Subfolder: patchvars
Patch Variables
This folder contains the patch-level variables that are used by CDMetaPop. Each file contains variables about each patch in the watershed, which differ depending on the stocking regime of Rainbow Trout (48 different stocking regimes). File faming convention is "Patchvars_" followed by the stocking location ("fiveXing" = five road crossing locations, "main" = mainstem, "main+Xing" = mainstem and a road crossing, "Xing" = one road crossing location), the frequency of stocking ("ann" = annually, "bi" = every two years, "ten" = every 10 years, "rare" = every 25 years), and the number of fish stocked at each event (2000, 4000, 10000, 20000, 50000 or 100000). Variable names, descriptions, values, and sources are described in Supplementary Materials B.
Subfolder: popvars
Population Variables
This folder contains the population-level variables that are used by CDMetaPop. Each file differs only in which PatchVars file it calls (variable: xyfilename), depending on the stocking regime. File naming convention is "PopVars_", followed by the experiment and run number (important only for simulation version control), followed by 0-47, which correlates to the various stocking regimes (stocking regime specified in the first cell of the file). Variable names, descriptions, values, and sources are described in Supplementary Materials B.
Subfolder: runvars
Model Run Variables
This folder contains the model-run variables that are used by CDMetaPop. Each file differs only in which PopVars file it calls (variable: Popvars) and in which years stocking occurred (variable: cdclimgentime). File naming convention is "RunVars_", followed by the experiment and run number (important only for simulation version control), followed by 0-47, which correlates to the PopVars file, which is called. Variable names, descriptions, values, and sources are described in Supplementary Materials B.

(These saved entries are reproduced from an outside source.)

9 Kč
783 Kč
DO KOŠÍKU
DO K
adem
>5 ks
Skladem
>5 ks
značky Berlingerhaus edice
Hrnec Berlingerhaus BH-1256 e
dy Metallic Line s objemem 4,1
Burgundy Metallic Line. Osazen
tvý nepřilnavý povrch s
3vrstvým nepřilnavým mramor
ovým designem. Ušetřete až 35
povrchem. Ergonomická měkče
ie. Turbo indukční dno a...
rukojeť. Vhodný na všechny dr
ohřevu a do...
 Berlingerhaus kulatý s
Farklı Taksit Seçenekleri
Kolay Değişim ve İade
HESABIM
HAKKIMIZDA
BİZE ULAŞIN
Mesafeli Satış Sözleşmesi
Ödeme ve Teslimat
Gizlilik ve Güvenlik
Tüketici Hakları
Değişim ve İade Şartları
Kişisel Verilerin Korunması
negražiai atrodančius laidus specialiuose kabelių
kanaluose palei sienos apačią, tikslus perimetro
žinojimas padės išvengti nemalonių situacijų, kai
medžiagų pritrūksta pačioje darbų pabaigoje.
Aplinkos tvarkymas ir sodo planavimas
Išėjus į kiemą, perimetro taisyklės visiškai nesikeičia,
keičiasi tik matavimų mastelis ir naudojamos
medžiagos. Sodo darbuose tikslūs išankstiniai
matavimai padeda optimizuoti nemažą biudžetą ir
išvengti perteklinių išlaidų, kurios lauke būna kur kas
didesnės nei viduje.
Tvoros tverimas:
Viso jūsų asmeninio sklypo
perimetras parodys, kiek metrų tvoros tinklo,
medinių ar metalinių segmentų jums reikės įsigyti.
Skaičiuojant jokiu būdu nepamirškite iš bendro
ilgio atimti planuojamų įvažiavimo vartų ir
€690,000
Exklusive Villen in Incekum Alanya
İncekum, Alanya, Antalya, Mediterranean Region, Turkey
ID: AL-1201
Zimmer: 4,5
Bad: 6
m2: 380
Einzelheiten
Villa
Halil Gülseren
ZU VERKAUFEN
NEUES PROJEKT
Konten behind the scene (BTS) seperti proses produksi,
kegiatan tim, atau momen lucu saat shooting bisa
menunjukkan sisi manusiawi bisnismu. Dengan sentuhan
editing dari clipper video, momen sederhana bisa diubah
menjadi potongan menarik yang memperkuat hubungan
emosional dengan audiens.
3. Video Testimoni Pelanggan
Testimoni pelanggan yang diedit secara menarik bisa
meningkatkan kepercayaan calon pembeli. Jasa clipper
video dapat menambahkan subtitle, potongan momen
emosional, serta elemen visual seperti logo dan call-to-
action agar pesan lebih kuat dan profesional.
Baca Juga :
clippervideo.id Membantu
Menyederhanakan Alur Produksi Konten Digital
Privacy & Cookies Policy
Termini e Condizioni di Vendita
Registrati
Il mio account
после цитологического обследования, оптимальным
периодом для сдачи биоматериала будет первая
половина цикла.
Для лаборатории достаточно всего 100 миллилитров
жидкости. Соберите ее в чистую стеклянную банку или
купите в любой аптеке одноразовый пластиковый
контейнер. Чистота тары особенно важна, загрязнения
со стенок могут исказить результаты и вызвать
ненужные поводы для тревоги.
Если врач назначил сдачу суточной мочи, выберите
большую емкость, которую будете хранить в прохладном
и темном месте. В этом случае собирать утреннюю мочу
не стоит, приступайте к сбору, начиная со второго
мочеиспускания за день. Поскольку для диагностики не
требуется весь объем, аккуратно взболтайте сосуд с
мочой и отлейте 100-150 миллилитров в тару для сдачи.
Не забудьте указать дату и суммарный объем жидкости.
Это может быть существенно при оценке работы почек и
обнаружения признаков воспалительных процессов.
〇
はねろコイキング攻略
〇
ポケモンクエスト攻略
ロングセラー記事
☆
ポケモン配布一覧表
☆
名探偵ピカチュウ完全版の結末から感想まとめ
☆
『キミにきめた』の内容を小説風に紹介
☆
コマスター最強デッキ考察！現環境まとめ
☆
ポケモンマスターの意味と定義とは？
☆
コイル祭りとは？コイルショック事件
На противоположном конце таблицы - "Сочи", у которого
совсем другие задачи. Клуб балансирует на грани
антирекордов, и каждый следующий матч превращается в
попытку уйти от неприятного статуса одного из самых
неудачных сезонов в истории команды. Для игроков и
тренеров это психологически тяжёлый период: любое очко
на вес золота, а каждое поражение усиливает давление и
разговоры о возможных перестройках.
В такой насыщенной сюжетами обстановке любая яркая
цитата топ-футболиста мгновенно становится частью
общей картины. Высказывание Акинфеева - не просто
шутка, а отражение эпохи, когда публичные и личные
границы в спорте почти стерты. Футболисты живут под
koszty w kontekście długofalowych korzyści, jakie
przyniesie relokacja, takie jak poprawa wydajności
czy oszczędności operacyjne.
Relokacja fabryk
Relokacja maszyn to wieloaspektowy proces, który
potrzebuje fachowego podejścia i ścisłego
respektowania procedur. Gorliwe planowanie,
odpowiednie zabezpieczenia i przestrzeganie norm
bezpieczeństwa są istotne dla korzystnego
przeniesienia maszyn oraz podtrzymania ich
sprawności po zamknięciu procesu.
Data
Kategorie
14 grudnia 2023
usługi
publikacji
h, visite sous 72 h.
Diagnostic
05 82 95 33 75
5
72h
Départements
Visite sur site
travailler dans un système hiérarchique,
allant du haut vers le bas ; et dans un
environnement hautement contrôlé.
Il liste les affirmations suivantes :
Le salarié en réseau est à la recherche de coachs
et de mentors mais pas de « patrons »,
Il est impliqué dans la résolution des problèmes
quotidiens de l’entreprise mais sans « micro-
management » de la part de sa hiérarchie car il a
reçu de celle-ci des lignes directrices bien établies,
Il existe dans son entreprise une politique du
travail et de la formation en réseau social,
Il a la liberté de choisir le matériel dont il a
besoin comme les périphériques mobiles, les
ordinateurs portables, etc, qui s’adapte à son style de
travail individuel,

Subfolder: sampling_results
Sampling Results
This folder contains all the results that were generated by the sampling strategy algorithm (in scripts folder, under bow/spray/star_sampling.R). File naming convention is "samplingResults_", followed by the experiment and run number (important only for simulation version control), followed by 0-47, which correlate to the respective RunVars and PopVars files. These files were then processed with the calculate_metrics.R script to generate the accuracy_ALL.RDS file.